"A little work, a little play,
To keep us going - and so, good day!
A little warmth, a little light,
Of love's bestowing - and so, good night!"
--George Louis du Maurier
Aleksandr Solzenitsyn's autobiographical novel, One Day In The Life Of Ivan Denisovich, has been an inspiration to me ever since I read it more than 25 years ago. Even today whenever I'm tempted to complain about my circumstances I remember the politically imprisoned Russian who took time to manicure the coverlet on his narrow cot each morning, and imagine he lived in a mansion instead of a dingy cell.
Could I do that? Could I find anything to treat with that much pride under such awful circumstances? Could I find it in my heart to be thankful I still had a roof over my head and more than a stone floor for my bed? The catastrophic events of 9-11 and our ongoing war against terror have brought such a possibility chillingly close to home.
Truthfully, as I sit in a land of limited restriction and infinite freedom, I have no idea how I would react. Still, these thoughts won't go away, especially today as I compose my annual Thanksgiving list.
I begin with gratitude that I can write or say what I think without fear of censor or arrest. But after that, instead of dwelling on the usual -- home, family, satisfying work and good health -- I'm going to practice what I hope I would do under similar circumstances by thanking God for the minutia of just one day. I do this cautiously, however, erasing any presumption that I would respond to injustice with nearly the courage of the former Russian prisoner.

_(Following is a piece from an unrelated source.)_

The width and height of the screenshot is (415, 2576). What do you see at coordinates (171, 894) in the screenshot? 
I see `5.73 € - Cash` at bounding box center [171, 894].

The alarm clock rings and I wake instantly because I can hear. I slide out of bed, raise the shades and walk to the kitchen because I can see where I'm going and my legs are strong enough to take me there. I turn on the light and water because natural resources are in ample supply where I live, and my income is sufficient to pay for connecting them to my home.

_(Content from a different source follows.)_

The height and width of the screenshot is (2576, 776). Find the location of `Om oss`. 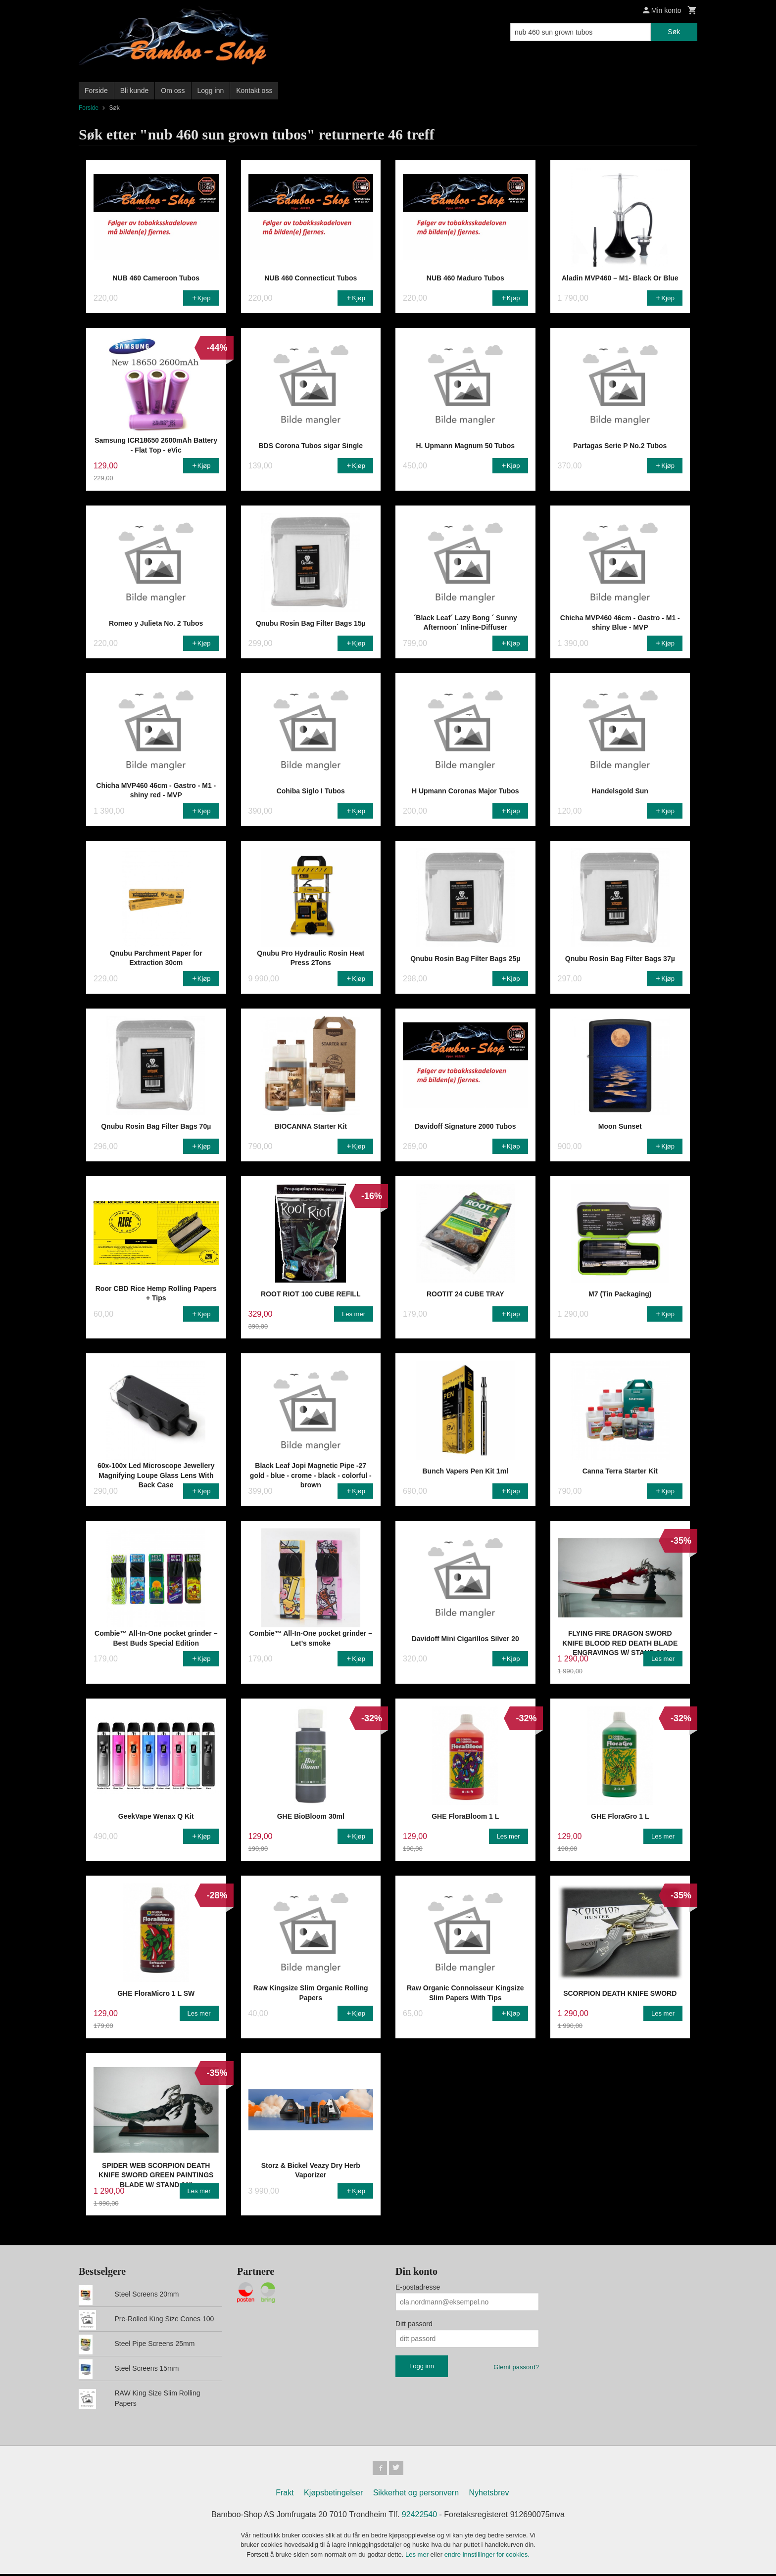

Om oss is located at coordinates (173, 90).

I open the refrigerator for juice and milk, and the cupboard for cereal and tea, because I can also pay for supplies so abundantly available in well-stocked stores all over town. I dress for the day because I have something to do or some place to go, and a closet full of appropriate clothing to wear.

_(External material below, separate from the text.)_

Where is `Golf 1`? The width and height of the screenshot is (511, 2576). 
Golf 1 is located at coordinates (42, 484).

The phone rings, connecting me to family, fellow worker or friend, and the outside world. I take a walk, breathe unpolluted air, and use my sight, strength and hearing for pleasure as well as need. I catch up on news someone else compiled while I slept because someone taught me to read and a free press allows the information to reach my door.
My car responds to the turn of a key and takes me where I choose to go on roadways built for my safety and convenience. Errands done, I return to the address I call my own. Mail, messages, another meal or time to rest precede more choices and activities which, unlike Solzhenitsyn, I don't have to fantasize into meaning. As day ends, I pull the shades, reset the clock, and return to bed to await another day.
My gratitude increases when I consider the difference between my ordinary day and that of my parents a generation ago. When they were my age we didn't live in a climate-controlled brick house with adequate room, water and power on demand, and I was in high school before we had a car.
Both my parents had false teeth before they were 40, and a succession of poorly treated illness that claimed my father's life and my mother's mobility long before their anticipated threescore years and 10. Their days were far more complicated than mine have ever been. Still I received my tendency toward thankfulness from them. Thanksgiving meals -- any meal -- taken at their battered table and served on mismatched china were always plentiful and nutritious.
So this Thanksgiving Day, rather than dwell on unpredictable tomorrows or an unchangeable past, I join an optimist from the days of the cold war, and the Psalmist from ancient days who wrote, 'This is the day that the Lord has made. Let us rejoice and be glad in it" (Psalm 118:24).